··· PROVIDED DATA
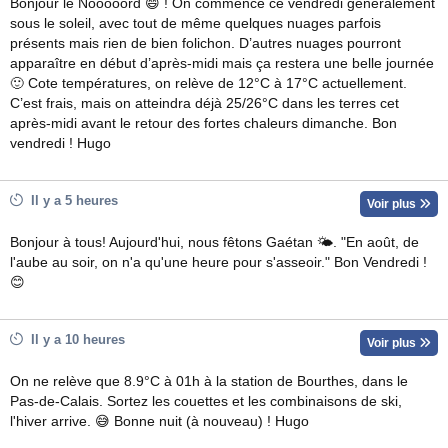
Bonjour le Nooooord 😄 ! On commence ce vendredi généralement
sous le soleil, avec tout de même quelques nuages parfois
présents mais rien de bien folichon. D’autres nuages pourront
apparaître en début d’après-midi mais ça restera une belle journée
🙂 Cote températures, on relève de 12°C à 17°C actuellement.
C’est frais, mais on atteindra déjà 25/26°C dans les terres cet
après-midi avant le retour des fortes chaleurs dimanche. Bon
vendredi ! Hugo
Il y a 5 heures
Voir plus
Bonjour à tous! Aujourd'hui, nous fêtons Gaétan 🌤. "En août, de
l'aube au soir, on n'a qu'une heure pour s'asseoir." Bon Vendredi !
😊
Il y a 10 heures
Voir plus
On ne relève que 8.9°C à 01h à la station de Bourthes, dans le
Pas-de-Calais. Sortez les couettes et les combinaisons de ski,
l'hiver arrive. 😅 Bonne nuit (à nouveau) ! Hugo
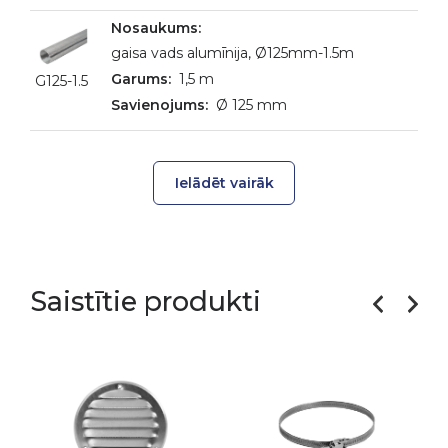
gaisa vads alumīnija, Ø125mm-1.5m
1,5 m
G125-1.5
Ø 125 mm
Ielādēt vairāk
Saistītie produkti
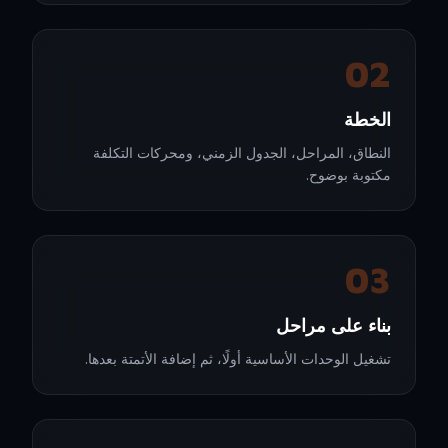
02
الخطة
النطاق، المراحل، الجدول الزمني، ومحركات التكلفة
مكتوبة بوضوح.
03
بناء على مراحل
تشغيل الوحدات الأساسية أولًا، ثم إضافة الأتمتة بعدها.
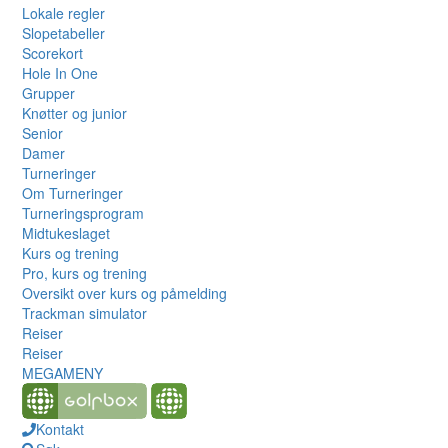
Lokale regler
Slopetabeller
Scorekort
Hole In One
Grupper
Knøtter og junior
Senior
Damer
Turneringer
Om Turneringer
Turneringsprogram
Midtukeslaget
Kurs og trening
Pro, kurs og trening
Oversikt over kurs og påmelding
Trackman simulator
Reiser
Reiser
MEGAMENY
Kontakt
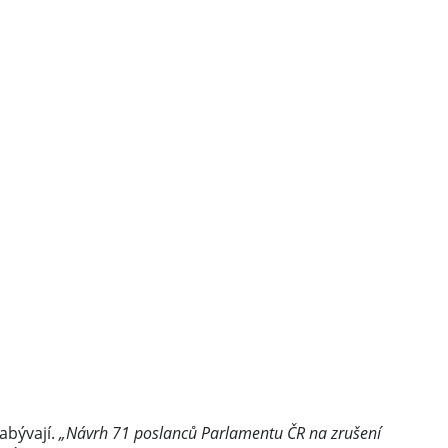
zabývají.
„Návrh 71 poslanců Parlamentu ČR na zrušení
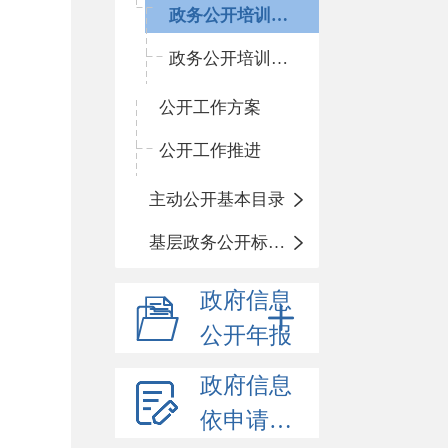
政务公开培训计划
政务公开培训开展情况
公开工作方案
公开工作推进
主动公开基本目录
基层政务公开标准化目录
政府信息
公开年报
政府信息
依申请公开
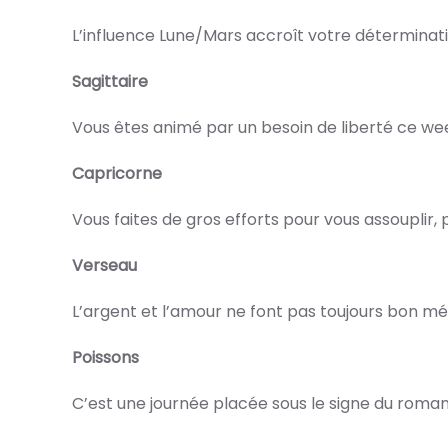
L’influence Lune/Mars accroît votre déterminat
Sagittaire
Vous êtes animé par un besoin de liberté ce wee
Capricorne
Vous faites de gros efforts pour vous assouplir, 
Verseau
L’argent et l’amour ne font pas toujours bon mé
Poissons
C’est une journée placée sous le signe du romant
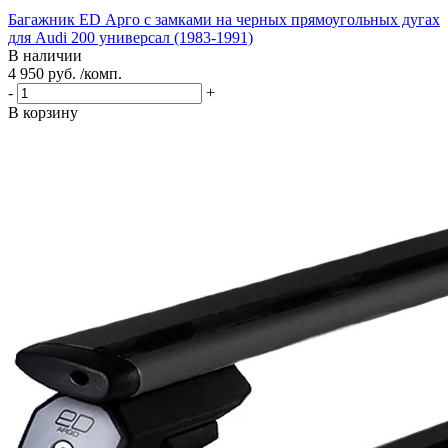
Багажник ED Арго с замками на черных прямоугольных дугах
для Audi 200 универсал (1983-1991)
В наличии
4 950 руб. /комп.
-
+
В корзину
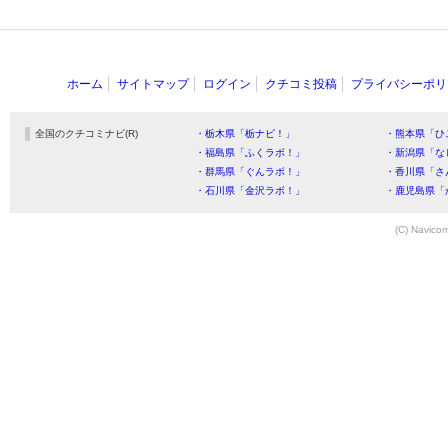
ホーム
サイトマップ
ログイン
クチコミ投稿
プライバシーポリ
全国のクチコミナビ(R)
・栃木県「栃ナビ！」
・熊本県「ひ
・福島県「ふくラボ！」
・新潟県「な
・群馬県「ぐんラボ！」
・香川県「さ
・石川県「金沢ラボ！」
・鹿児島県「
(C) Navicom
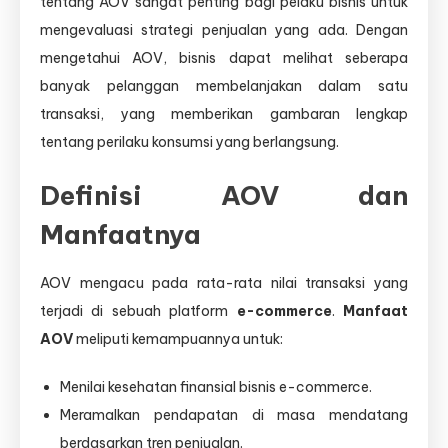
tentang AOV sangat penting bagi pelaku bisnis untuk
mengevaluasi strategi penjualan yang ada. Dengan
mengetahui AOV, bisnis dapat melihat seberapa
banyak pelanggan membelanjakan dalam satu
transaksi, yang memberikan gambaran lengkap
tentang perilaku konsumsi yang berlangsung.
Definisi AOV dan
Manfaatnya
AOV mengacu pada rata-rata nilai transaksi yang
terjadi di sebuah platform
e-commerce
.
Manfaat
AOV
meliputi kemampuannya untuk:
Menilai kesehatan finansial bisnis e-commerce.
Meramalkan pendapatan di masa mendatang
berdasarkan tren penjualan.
······
**WORK TO COMPLETE**
Take the line that contains "Om Turneringer" and every line after it up to the end of the records above, and restate them exactly, without the pictures.

**ANSWER TO THE PROBLEM**
Om Turneringer
Turneringsprogram
Midtukeslaget
Kurs og trening
Pro, kurs og trening
Oversikt over kurs og påmelding
Trackman simulator
Reiser
Reiser
MEGAMENY
Kontakt
zabývají.
„Návrh 71 poslanců Parlamentu ČR na zrušení
政务公开培训计划
政务公开培训开展情况
公开工作方案
公开工作推进
主动公开基本目录
基层政务公开标准化目录
政府信息
公开年报
政府信息
依申请公开
L’influence Lune/Mars accroît votre déterminat
Sagittaire
Vous êtes animé par un besoin de liberté ce wee
Capricorne
Vous faites de gros efforts pour vous assouplir, 
Verseau
L’argent et l’amour ne font pas toujours bon mé
Poissons
C’est une journée placée sous le signe du romant
Багажник ED Арго с замками на черных прямоугольных дугах
для Audi 200 универсал (1983-1991)
В наличии
4 950 руб. /комп.
-
+
В корзину
ホーム
サイトマップ
ログイン
クチコミ投稿
プライバシーポリ
全国のクチコミナビ(R)
・栃木県「栃ナビ！」
・熊本県「ひ
・福島県「ふくラボ！」
・新潟県「な
・群馬県「ぐんラボ！」
・香川県「さ
・石川県「金沢ラボ！」
・鹿児島県「
(C) Navicom
tentang AOV sangat penting bagi pelaku bisnis untuk
mengevaluasi strategi penjualan yang ada. Dengan
mengetahui AOV, bisnis dapat melihat seberapa
banyak pelanggan membelanjakan dalam satu
transaksi, yang memberikan gambaran lengkap
tentang perilaku konsumsi yang berlangsung.
Definisi AOV dan
Manfaatnya
AOV mengacu pada rata-rata nilai transaksi yang
terjadi di sebuah platform
e-commerce
.
Manfaat
AOV
meliputi kemampuannya untuk:
Menilai kesehatan finansial bisnis e-commerce.
Meramalkan pendapatan di masa mendatang
berdasarkan tren penjualan.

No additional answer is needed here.